Six months ago, I joined an EdTech startup as VP of Engineering. Coming from Google and Slack felt like a superpower—until I realized the team of 25 engineers I inherited had a problem I’d never actually solved myself at scale.
None of them had built engineering organizations beyond 10 people. Neither had I, really. At Google, I managed teams within an already-scaled system. At Slack, I inherited established processes. But here? We were building the scaffolding while the building was going up.
The Paradox
Here’s the thing that keeps me up at night: you can’t learn scaling skills without scaling, but scaling badly creates technical debt and cultural damage that’s incredibly hard to recover from.
Every blog post says “hire experienced leaders.” Every conference talk says “promote from within.” Every consultant says “it depends.” They’re all right, and they’re all incomplete.
What We’ve Tried (And What Happened)
Hired expensive “scaling expert” senior engineers: Mixed results. Two were phenomenal—they brought patterns we’d never seen, spotted problems before they became crises. One was a disaster—“at Netflix we did it this way” became the answer to everything, even when our problems were fundamentally different. Culture clash was real.
Sent team to conferences and training: Great for morale, mediocre for capability. Theory doesn’t translate to practice when you’re in the trenches. “Here’s how to structure engineering teams for growth” is useful until you realize your org chart needs to change in 6 months anyway.
Brought in consultants: Helpful but expensive. They diagnosed problems well, but once they left, the knowledge didn’t stick. We got recommendations, not capability.
The Current Dilemma
Our CEO wants to triple engineering headcount in the next 12 months. That means going from 25 to 80+ engineers.

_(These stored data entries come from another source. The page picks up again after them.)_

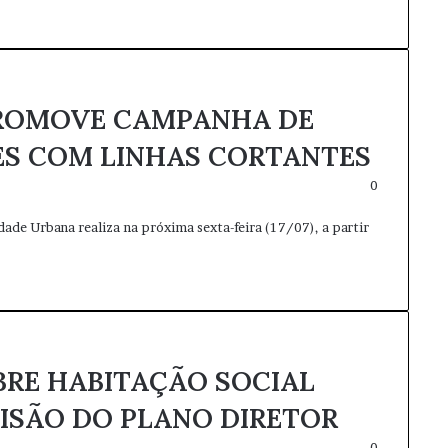
PROMOVE CAMPANHA DE
ES COM LINHAS CORTANTES
0
dade Urbana realiza na próxima sexta-feira (17/07), a partir
BRE HABITAÇÃO SOCIAL
VISÃO DO PLANO DIRETOR
0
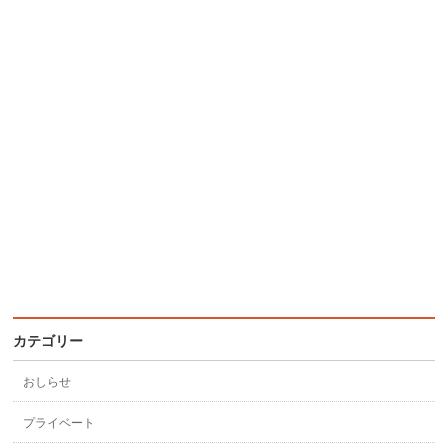
カテゴリー
おしらせ
プライベート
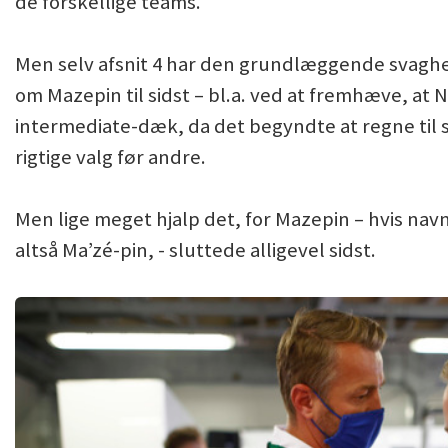
de forskellige teams.
Men selv afsnit 4 har den grundlæggende svaghed, 
om Mazepin til sidst – bl.a. ved at fremhæve, at Nik
intermediate-dæk, da det begyndte at regne til 
rigtige valg før andre.
Men lige meget hjalp det, for Mazepin – hvis nav
altså Ma’zé-pin, - sluttede alligevel sidst.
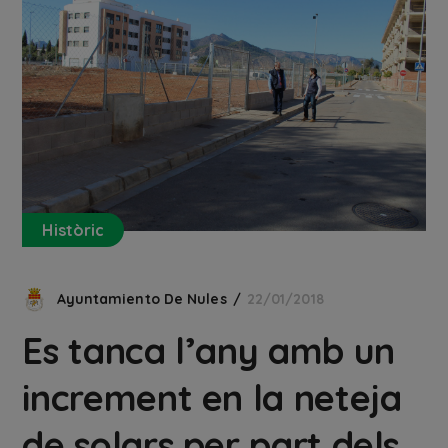
Històric
Ayuntamiento De Nules
22/01/2018
Es tanca l’any amb un
increment en la neteja
de solars per part dels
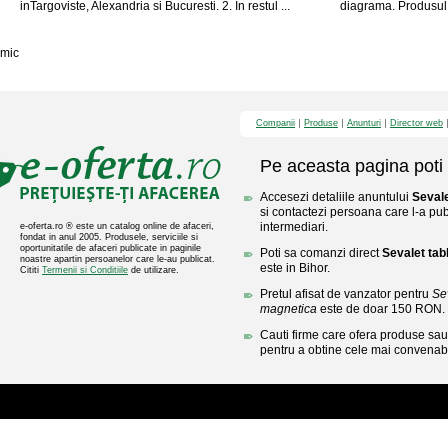
inTargoviste, Alexandria si Bucuresti. 2. In restul ...
diagrama. Produsul p
mic
Companii
Produse
Anunturi
Director web
Pe aceasta pagina poti 
Accesezi detaliile anuntului
Sevale
si contactezi persoana care l-a publ
intermediari.
e-oferta.ro ® este un catalog online de afaceri,
fondat in anul 2005. Produsele, serviciile si
oportunitatile de afaceri publicate in paginile
Poti sa comanzi direct
Sevalet tab
noastre apartin persoanelor care le-au publicat.
este in Bihor.
Cititi
Termenii si Conditiile
de utilizare.
Pretul afisat de vanzator pentru
Sev
magnetica
este de doar 150 RON.
Cauti firme care ofera produse sau 
pentru a obtine cele mai convenabi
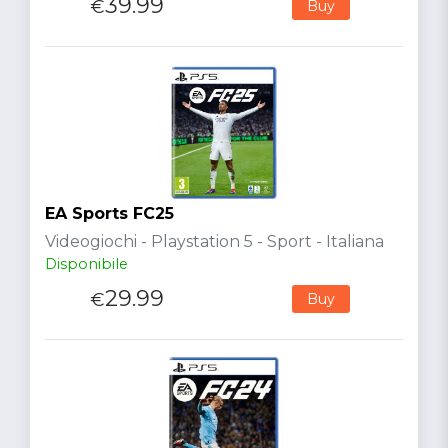
39.99
€
Buy
EA Sports FC25
Videogiochi - Playstation 5 - Sport - Italiana
Disponibile
29.99
€
Buy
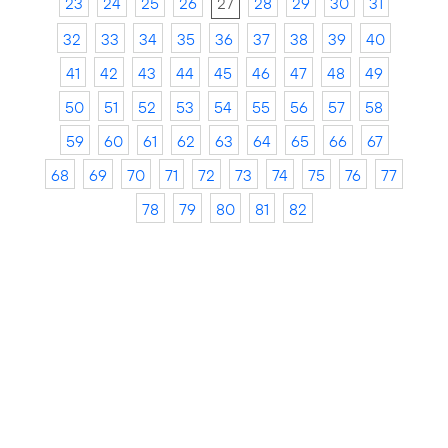
23
24
25
26
27
28
29
30
31
32
33
34
35
36
37
38
39
40
41
42
43
44
45
46
47
48
49
50
51
52
53
54
55
56
57
58
59
60
61
62
63
64
65
66
67
68
69
70
71
72
73
74
75
76
77
78
79
80
81
82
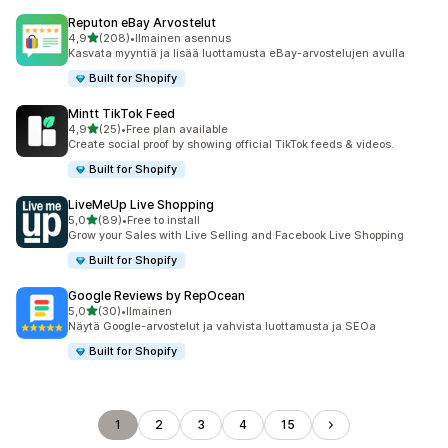
Reputon eBay Arvostelut
/ 5 tähteä
4,9
(208)
•
Ilmainen asennus
208 arvostelua yhteensä
Kasvata myyntiä ja lisää luottamusta eBay-arvostelujen avulla
Built for Shopify
Mintt TikTok Feed
/ 5 tähteä
4,9
(25)
•
Free plan available
25 arvostelua yhteensä
Create social proof by showing official TikTok feeds & videos.
Built for Shopify
LiveMeUp Live Shopping
/ 5 tähteä
5,0
(89)
•
Free to install
89 arvostelua yhteensä
Grow your Sales with Live Selling and Facebook Live Shopping
Built for Shopify
Google Reviews by RepOcean
/ 5 tähteä
5,0
(30)
•
Ilmainen
30 arvostelua yhteensä
Näytä Google-arvostelut ja vahvista luottamusta ja SEOa
Built for Shopify
1
2
3
4
15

Here’s what I’m wrestling with:
- Current engineering leads have never managed managers. I can coach them, but I’m learning this in real-time myself.

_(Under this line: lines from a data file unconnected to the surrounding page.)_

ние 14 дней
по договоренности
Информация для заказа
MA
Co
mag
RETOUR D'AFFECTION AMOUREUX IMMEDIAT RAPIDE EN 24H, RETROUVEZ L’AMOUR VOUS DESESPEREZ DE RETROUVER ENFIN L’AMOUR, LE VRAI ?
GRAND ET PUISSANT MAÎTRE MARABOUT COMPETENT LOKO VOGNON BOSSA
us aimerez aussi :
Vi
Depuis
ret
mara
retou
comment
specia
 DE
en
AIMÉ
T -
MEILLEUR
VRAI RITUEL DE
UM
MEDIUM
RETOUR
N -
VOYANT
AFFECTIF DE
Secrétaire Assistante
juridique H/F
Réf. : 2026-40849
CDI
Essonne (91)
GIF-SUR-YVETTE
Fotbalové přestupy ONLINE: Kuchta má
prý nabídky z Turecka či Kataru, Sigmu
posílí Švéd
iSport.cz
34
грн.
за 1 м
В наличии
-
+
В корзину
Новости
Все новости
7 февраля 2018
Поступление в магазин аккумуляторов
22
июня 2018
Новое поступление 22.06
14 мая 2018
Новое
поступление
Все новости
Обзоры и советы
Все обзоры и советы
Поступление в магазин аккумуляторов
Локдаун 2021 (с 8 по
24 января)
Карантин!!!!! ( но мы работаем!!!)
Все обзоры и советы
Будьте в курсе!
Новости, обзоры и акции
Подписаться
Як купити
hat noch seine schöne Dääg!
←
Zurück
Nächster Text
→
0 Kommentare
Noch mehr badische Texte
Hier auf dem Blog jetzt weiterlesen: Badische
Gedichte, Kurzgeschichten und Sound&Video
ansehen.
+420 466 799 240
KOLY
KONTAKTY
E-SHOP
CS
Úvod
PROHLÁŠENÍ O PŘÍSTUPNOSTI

- The processes that work for 25 people (quick standups, everyone-knows-everything, shipping fast) will break at 80.
- We can’t afford to fail publicly during this high-growth phase. User expectations are high, competitors are fast, and our product-market fit window is narrow.
- I don’t know what I don’t know. And that’s terrifying when board members ask, “What’s your scaling plan?”
The Questions I’m Stuck On
Do you hire experienced leaders externally and risk culture clash? How do you assess if someone’s “scaling experience” will actually translate to your context?
Do you promote internally and provide intensive coaching/support? What does that support even look like? Exec coaches? Leadership training? Peer advisory boards?
Is there a middle path? Fractional CTOs? Embedded coaches? Rotational programs where people shadow leaders at other companies?
How do you build scaling muscle without breaking what works today? Our team is high-performing right now. How do I preserve that energy, that culture, that velocity—while fundamentally changing how we operate?
Being Honest
I’ll be real: this feels like building a plane while flying it. And I’m not sure I have the right blueprints.
I know the stats: 47% of platform engineering initiatives operate on budgets under M, and we’re trying to scale organizational capability on a similar shoestring. 93% of developers now use AI coding tools, but productivity gains haven’t budged past 10%—so tooling alone won’t save us.
For those who’ve navigated this successfully (or unsuccessfully—I’ll learn from both), how did you break the loop? What actually worked? What looked good on paper but failed in practice?
I’m all ears. And probably too vulnerable for a VP, but hey, if we can’t be honest here, where can we be?